Principle:Ggml org Llama cpp Sampler Chain Configuration
| Aspect | Detail |
|---|---|
| Principle Name | Sampler Chain Configuration |
| Category | Sampling |
| Workflow | Interactive_Chat |
| Applies To | llama.cpp |
| Status | Active |
Overview
Description
Sampler Chain Configuration is the principle of composing multiple token sampling strategies into an ordered processing pipeline (a "chain") that collectively determines how the next token is selected during text generation. Rather than applying a single sampling method, llama.cpp allows developers to stack multiple samplers in sequence, where each sampler transforms the token probability distribution before passing it to the next sampler in the chain. The final sampler in the chain is responsible for actually selecting a token from the modified distribution.
Usage
Sampler chain configuration is performed once during application startup, after model and context initialization but before the generation loop begins. The chain is created, individual samplers are added in the desired order, and the resulting chain object is then used repeatedly during token generation. The chain persists for the entire chat session and is freed only during shutdown.
The order of samplers in the chain is significant: earlier samplers modify the probability distribution that later samplers see. Filtering samplers (such as min-p or top-k) should generally precede temperature scaling, and the final sampler should be a selection sampler (such as dist for random sampling or greedy for deterministic selection).
Theoretical Basis
Token sampling in autoregressive language models operates on the logit vector produced by the model's final layer. The raw logits are real-valued scores for each token in the vocabulary, which can be converted to probabilities via softmax. Different sampling strategies modify these logits or probabilities in different ways:
- Temperature scales the logits by a factor of
1/t, controlling the sharpness of the distribution. Lower temperatures make the distribution more peaked (more deterministic), while higher temperatures flatten it (more random). - Top-k retains only the
ktokens with the highest probabilities, discarding the rest. - Top-p (nucleus sampling) retains the smallest set of tokens whose cumulative probability exceeds
p. - Min-p retains tokens whose probability is at least
ptimes the probability of the most likely token. - Repetition penalties reduce the probability of tokens that have recently appeared, discouraging repetition.

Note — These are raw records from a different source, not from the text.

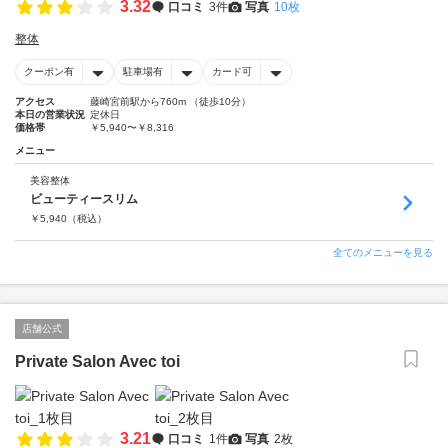
3.32
口コミ
3件
写真
10枚
整体
クーポン有
駐車場有
カード可
アクセス
藤崎宮前駅から760m （徒歩10分）
本日の営業状況
定休日
価格帯
￥5,940〜￥8,316
メニュー
美容整体
ビューティースリム
￥
5,940
（税込）
全てのメニューを見る
店舗公式
Private Salon Avec toi
3.21
口コミ
1件
写真
2枚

The chain pattern implements the Strategy and Chain of Responsibility design patterns. Each sampler is an independent strategy that can be tested and configured in isolation. When composed into a chain, they form a pipeline where each step refines the distribution for the next.
The final sampler in the chain must be a selection sampler that chooses a concrete token:
- greedy always picks the highest-probability token
- dist samples from the (modified) distribution using a random seed
- mirostat uses an adaptive algorithm to maintain a target entropy
For chat applications, a common configuration is min-p filtering followed by temperature scaling followed by distribution sampling, as this provides a good balance between coherence and variety in responses.